Jurors reached a verdict of unlawful killing at the inquest into the deaths of Bobby and Christi Shepherd, aged six and seven.
The siblings, from Horbury in West Yorkshire, died at the Louis Corcyra Beach Hotel when they were overcome by carbon monoxide fumes from a faulty boiler in an outbuilding.
Their mother Sharon Wood said she was "hugely relieved" that the fight for justice was over, adding that she would "always hold Thomas Cook responsible for their deaths".
Lawyer Leslie Thomas QC read a statement from the family: "Thomas Cook is a multi-million-pound operation who take money from families like this who expect to go on holiday and have the time of their lives.

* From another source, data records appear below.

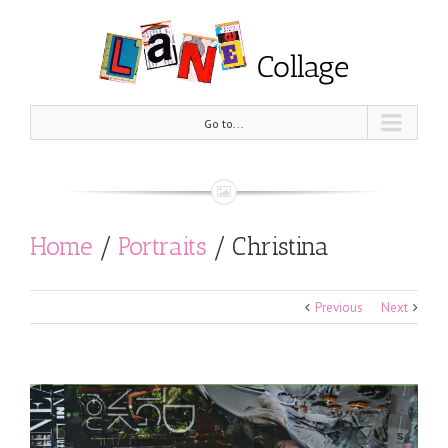
Go to...
Home
/
Portraits
/
Christina
Previous
Next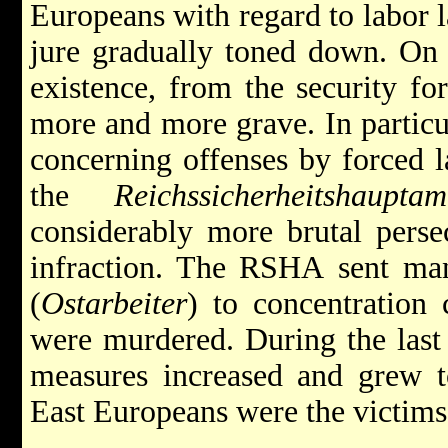
Europeans with regard to labor l
jure gradually toned down. On t
existence, from the security fo
more and more grave. In particul
concerning offenses by forced l
the
Reichssicherheitshauptam
considerably more brutal persec
infraction. The RSHA sent man
(
Ostarbeiter
) to concentration
were murdered. During the last 
measures increased and grew t
East Europeans were the victims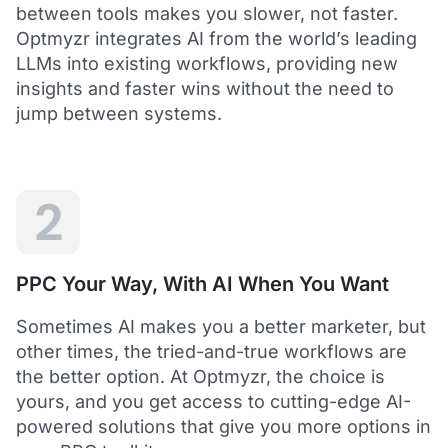
between tools makes you slower, not faster.
Optmyzr integrates AI from the world’s leading
LLMs into existing workflows, providing new
insights and faster wins without the need to
5
jump between systems.
Saved me hours in terms of analyzing and
optimizing my account
I love using Optmyzr - it has saved me hours in
terms of analyzing and optimizing my account.
Will definitely recommend it to others as well.
2
Dawie B.
Director, Lime Media Holdings
PPC Your Way, With AI When You Want
5
Sometimes AI makes you a better marketer, but
Optmyzr is an extension of our own service
other times, the tried-and-true workflows are
"Optmyzr goes beyond just PPC tech. The whole
the better option. At Optmyzr, the choice is
experience from their product development,
yours, and you get access to cutting-edge AI-
insightful webinars, and customer service is second
to none.
powered solutions that give you more options in
Rather than a product we use, we see Optmyzr as an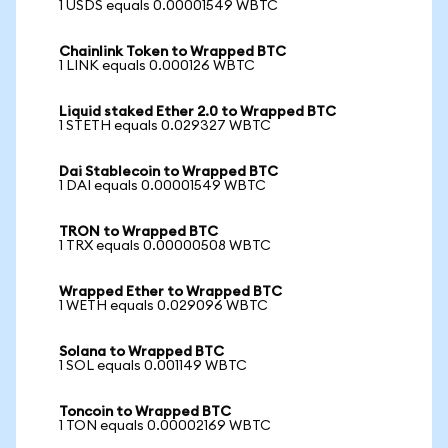
1 USDS equals 0.00001549 WBTC
Chainlink Token to Wrapped BTC
1 LINK equals 0.000126 WBTC
Liquid staked Ether 2.0 to Wrapped BTC
1 STETH equals 0.029327 WBTC
Dai Stablecoin to Wrapped BTC
1 DAI equals 0.00001549 WBTC
TRON to Wrapped BTC
1 TRX equals 0.00000508 WBTC
Wrapped Ether to Wrapped BTC
1 WETH equals 0.029096 WBTC
Solana to Wrapped BTC
1 SOL equals 0.001149 WBTC
Toncoin to Wrapped BTC
1 TON equals 0.00002169 WBTC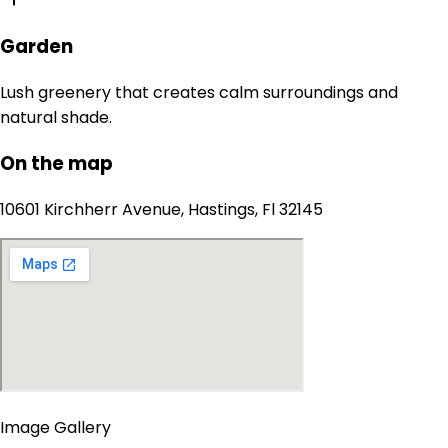
Garden
Lush greenery that creates calm surroundings and
natural shade.
On the map
10601 Kirchherr Avenue, Hastings, Fl 32145
Image Gallery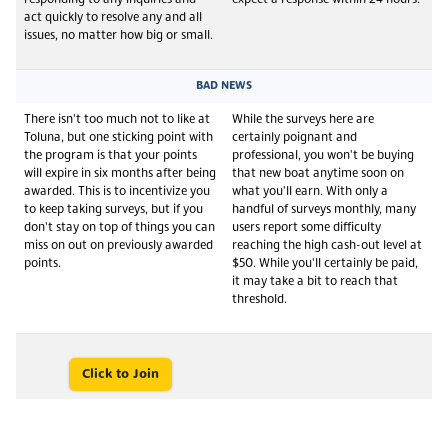
act quickly to resolve any and all
issues, no matter how big or small.
BAD NEWS
There isn't too much not to like at
While the surveys here are
Toluna, but one sticking point with
certainly poignant and
the program is that your points
professional, you won't be buying
will expire in six months after being
that new boat anytime soon on
awarded. This is to incentivize you
what you'll earn. With only a
to keep taking surveys, but if you
handful of surveys monthly, many
don't stay on top of things you can
users report some difficulty
miss on out on previously awarded
reaching the high cash-out level at
points.
$50. While you'll certainly be paid,
it may take a bit to reach that
threshold.
Click to Join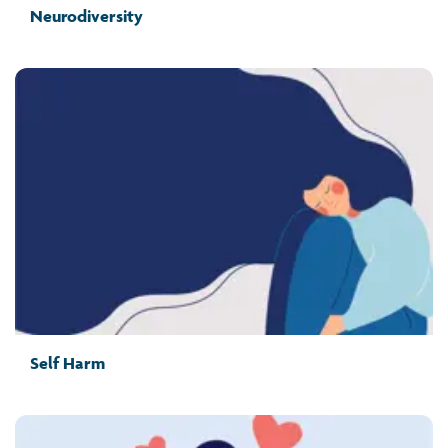
Neurodiversity
Self Harm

"They do not expect to return from holiday with their children in coffins because Thomas Cook staff failed to properly check the standards of the hotel they stayed in.
"Thomas Cook should hang its head in shame.
"The families have waited nearly nine years for an apology - they are still waiting. We ask: will you say sorry now?"
Sky News has contacted Thomas Cook for a comment.
Bobby and Christi were found by a chambermaid during the £2,000 holiday in October 2006.
Their father Neil and his partner - now wife - Ruth were found in comas but survived.
After the jury returned its verdict, West Yorkshire Coroner David Hinchliff retired to consider his recommendations.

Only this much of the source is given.